HOT-TOPIC_01The convicted gunman in a 1987 Rumson murder failed to demonstrate that alleged prosecutorial errors led to an unfair trial, a judge ruled Friday, according to a report on NJ.com.

The decision, by Superior Court Judge Diane Pincus in Middlesex County, means that Albert Erle Kershaw, who was 24 years old in 1989 when he was sentenced to life in prison for the execution-style murder of his boss in Rumson two years earlier, isn’t entitled to the retrial he was seeking.

The victim, 50-year-old Earl Monroe Shoemaker, was gunned down in the driveway of his home on North Ward Avenue in Rumson on December 15, 1987. Shoemaker was shot seven times, once in the head, with a .357 Magnum, authorities said.

Authorities attributed the killing to the result of a power play for control of an asbestos-removal company Shoemaker headed.

From NJ.com:

In a 46-page decision issued Friday, Pincus rejected Kershaw’s argument that misconduct by members of the Monmouth County Prosecutor’s Office led to his conviction for Shoemaker’s murder and a plea deal for the state’s key witness, J. Keith Oliveri, who Kershaw, now 50, has maintained during and after the trial, was the actual killer.

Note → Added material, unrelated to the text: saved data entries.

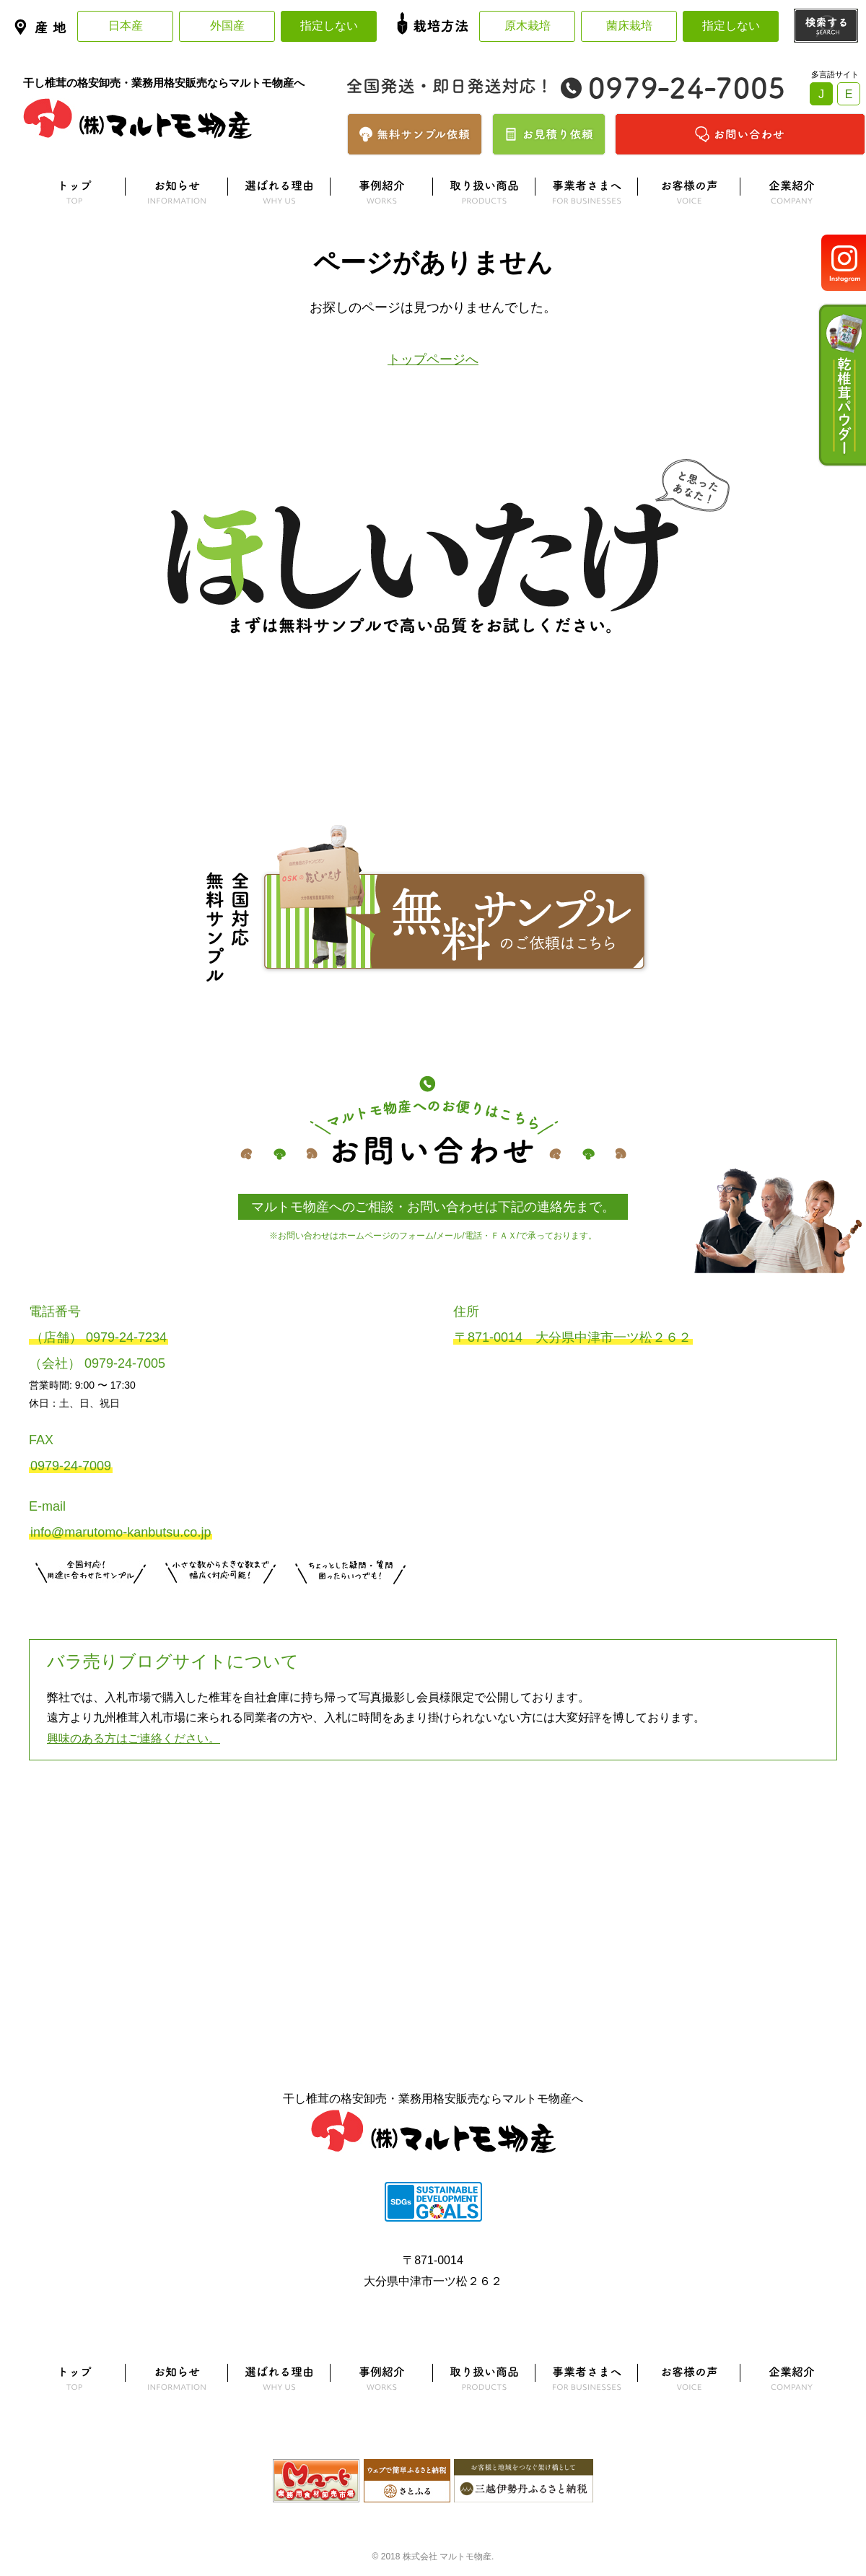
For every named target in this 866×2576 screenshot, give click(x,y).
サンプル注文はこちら (91, 1602)
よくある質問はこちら (433, 1833)
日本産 (125, 25)
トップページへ (433, 359)
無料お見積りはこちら (221, 1602)
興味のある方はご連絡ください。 (133, 1738)
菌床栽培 (629, 25)
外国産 (227, 25)
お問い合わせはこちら (350, 1602)
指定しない (329, 25)
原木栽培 (527, 25)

“Defendant has attempted to raise a myriad of errors that occurred at the trial level, but has been unable to substantiate any of them,” the judge said, adding that the defendant failed to demonstrate that he was denied his right to a fair trial.

In denying the motion, Pincus said she saw no reason to overturn the decision by now-retired Superior Court Judge Paul Chaiet that Kershaw was not entitled to a post- conviction relief hearing.

The case was transferred to Middlesex County after Kershaw’s alleged that Chaiet should not have heard his request for a new hearing because the judge was the Monmouth County First Assistant Prosecutor during the investigation into Shoemaker’s murder.

Kershaw lost his previous appeals and was denied a hearing on his first application for post-conviction relief more than a decade ago.

Pincus said in her decision that Chaiet properly heard the motion in 2007 because Chaiet didn’t prosecute the murder himself, and the judge retired from the prosecutor’s office before Kershaw was arrested.

Kershaw’s attorney, Charles Moriarty of Red Bank, said his client is “very disappointed” by the judge’s decision and plans to appeal.